The logistic function itself has been known since the 19th century, but mostly as a model for saturating processes, such as population growth or biochemical reactions. Tim links to JS Cramer’s article above, which is a nice history of its early days. By 1969, however, Cox had published the first edition of Analysis of Binary Data. I could not find the original, but a later edition contains an entire chapter on using logistic regression to perform classification. For example:
In discriminant analysis, the primary notion is that there are two distinct populations, defined by y=0,1, usually two intrinsically different groups, like two species of bacteria or plants, two different kinds of product, two distinct but rather similar drugs, and so on….Esentially the focus in discriminant analysis is on the question: how do the two distributions differ most sharply? Often, this is put into a more specific form as follows. There is given a new vector x′ from an individual of unknown y. What can we say about that y….
Cover and Hart are often credited with inventing/discovering the k-nearest neighbor rule. Their 1967 paper contains a proof that k-NN’s error rate is at most twice the Bayes error rate. However, they actually credit Fix and Hodge with inventing it in 1951, citing a technical report they prepared for the USAF School of Aviation Medicine (reprint via jstor).
Rosenblatt published a technical report describing the perceptron in 1957 and followed it up with a book, Principles of Neurodynamics in 1962. Continuous versions of backpropagation have been around since the early 1960s, including work by Kelley, Bryson, and Bryson & Ho (revised in 1975, but the original is from 1969. However, it wasn’t applied to neural networks until a bit later, and methods for training very deep networks are much more recent. This scholarpedia article on deep learning has more information.

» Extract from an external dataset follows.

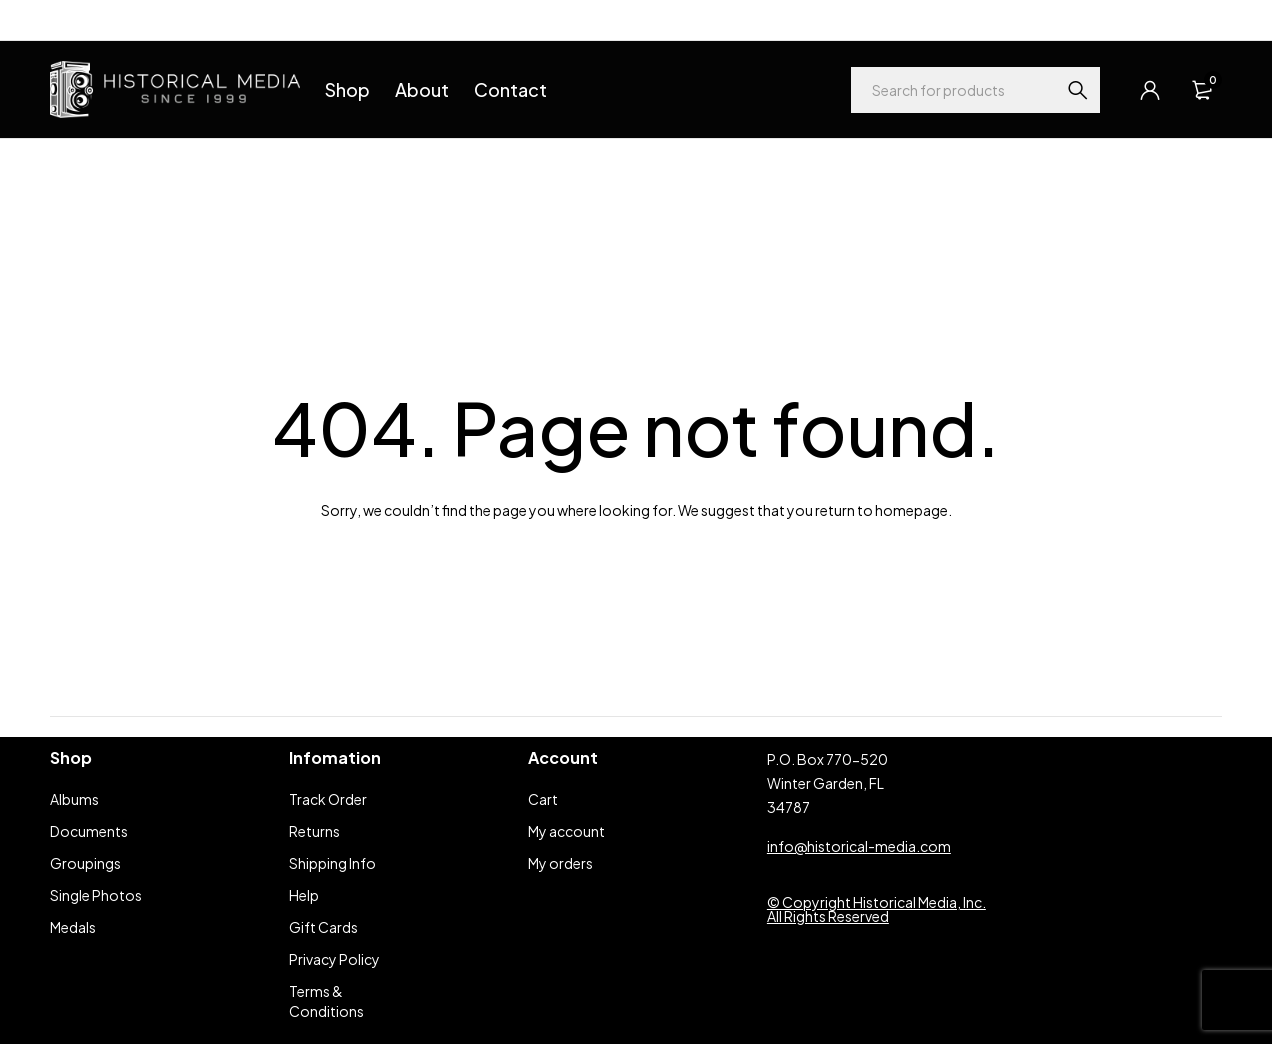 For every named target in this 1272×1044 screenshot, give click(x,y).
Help (64, 20)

I suspect using Bayes’ Rule for classification has been discovered and rediscovered many times–it is a pretty natural consequence of the rule itself. Signal detection theory developed a quantitative framework for deciding whether a given input was a “signal” or noise. Some of it came out of radar research after WWII, but it was rapidly adapted for perceptual experiments (e.g., by Green and Swets). I do not know who discovered that assuming independence between predictors works well, but work from the early 1970s seems to have exploited this idea, as summarized in this article. Incidentally, that article also points out that Naive Bayes was once called “idiot Bayes”!
Support Vector Machines
In 1962, Vapnik and Chervonenkis described the “Generalised Portrait Algorithm” (terrible scan, sorry), which looks like a special case of a support vector machine (or actually, a one-class SVM). Chervonenkis wrote an article entitled “Early History of Support Vector Machines” which describes this and their follow-up work in more detail. The kernel trick (kernels as inner products) was described by Aizerman, Braverman and Rozonoer in 1964. svms.org has a bit more about the history of support vector machines here.